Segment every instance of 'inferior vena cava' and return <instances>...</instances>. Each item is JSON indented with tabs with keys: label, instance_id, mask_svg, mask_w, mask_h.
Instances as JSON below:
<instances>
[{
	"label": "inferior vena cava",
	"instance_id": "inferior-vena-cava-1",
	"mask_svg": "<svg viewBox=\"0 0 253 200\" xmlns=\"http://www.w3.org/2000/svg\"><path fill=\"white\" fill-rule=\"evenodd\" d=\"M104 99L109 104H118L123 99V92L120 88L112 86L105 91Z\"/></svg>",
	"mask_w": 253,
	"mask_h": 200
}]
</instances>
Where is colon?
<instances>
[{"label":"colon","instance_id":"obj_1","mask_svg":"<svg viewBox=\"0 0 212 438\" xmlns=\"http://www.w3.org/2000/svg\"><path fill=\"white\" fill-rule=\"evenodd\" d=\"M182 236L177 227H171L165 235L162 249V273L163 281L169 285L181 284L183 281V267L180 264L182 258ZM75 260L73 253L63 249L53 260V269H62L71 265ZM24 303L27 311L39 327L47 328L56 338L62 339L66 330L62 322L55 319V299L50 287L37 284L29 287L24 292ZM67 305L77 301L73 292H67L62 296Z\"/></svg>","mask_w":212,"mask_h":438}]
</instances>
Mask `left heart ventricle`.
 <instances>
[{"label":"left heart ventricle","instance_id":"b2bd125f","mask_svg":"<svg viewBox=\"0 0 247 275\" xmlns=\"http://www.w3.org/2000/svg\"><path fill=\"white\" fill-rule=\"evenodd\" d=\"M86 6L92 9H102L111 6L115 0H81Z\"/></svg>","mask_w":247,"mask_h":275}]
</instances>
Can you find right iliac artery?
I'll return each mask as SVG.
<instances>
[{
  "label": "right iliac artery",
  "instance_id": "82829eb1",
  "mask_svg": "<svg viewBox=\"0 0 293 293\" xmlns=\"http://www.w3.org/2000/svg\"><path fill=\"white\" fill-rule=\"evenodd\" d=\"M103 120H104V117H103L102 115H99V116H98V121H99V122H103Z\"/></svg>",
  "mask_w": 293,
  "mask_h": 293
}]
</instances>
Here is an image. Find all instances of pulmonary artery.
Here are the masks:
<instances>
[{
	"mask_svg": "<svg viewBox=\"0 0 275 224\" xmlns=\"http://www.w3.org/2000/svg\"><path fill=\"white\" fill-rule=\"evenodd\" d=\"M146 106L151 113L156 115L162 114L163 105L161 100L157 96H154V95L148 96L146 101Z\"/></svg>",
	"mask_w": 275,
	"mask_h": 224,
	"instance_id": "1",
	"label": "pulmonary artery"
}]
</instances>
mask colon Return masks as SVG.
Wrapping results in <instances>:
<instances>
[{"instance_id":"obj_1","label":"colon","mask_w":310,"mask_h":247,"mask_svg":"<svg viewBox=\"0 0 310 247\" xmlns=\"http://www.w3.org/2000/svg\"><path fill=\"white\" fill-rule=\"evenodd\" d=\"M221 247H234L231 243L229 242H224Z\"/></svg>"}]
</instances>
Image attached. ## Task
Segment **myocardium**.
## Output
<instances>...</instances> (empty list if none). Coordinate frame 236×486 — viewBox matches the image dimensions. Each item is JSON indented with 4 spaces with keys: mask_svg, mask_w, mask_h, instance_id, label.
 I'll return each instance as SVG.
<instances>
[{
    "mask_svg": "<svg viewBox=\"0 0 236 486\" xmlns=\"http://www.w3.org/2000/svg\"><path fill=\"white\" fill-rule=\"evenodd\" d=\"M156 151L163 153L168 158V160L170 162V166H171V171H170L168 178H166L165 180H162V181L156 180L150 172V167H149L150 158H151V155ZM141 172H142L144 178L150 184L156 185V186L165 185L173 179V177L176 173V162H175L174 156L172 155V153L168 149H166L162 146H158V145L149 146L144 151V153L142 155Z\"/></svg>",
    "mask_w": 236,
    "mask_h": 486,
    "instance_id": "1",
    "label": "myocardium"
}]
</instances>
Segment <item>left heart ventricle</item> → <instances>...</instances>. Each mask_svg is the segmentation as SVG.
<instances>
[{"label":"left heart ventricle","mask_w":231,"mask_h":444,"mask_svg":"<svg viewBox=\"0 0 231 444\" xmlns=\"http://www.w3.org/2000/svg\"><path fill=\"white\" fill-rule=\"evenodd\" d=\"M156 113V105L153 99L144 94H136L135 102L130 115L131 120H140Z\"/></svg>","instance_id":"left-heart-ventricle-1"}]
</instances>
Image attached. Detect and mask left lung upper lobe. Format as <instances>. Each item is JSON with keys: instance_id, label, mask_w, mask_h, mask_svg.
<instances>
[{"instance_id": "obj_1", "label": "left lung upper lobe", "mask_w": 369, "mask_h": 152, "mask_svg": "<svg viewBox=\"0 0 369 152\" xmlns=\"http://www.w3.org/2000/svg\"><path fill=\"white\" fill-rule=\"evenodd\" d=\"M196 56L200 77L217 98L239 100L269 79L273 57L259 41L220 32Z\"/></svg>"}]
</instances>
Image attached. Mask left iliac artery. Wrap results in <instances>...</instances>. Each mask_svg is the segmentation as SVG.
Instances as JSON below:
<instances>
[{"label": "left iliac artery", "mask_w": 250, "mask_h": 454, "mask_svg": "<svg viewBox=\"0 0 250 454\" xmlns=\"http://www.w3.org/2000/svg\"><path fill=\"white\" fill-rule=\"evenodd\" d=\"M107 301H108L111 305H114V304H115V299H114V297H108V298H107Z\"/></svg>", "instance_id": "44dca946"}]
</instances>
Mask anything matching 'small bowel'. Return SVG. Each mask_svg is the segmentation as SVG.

■ **WHAT THE EXERCISE ASKS**
Output exactly the lines of the data that run from the one containing "Image attached. Mask" to the very last line, and no others.

■ **ANSWER**
Image attached. Mask left iliac artery. Wrap results in <instances>...</instances>. Each mask_svg is the segmentation as SVG.
Instances as JSON below:
<instances>
[{"label": "left iliac artery", "mask_w": 250, "mask_h": 454, "mask_svg": "<svg viewBox=\"0 0 250 454\" xmlns=\"http://www.w3.org/2000/svg\"><path fill=\"white\" fill-rule=\"evenodd\" d=\"M107 301H108L111 305H114V304H115V299H114V297H108V298H107Z\"/></svg>", "instance_id": "44dca946"}]
</instances>
Mask anything matching 'small bowel'. Return SVG. Each mask_svg is the segmentation as SVG.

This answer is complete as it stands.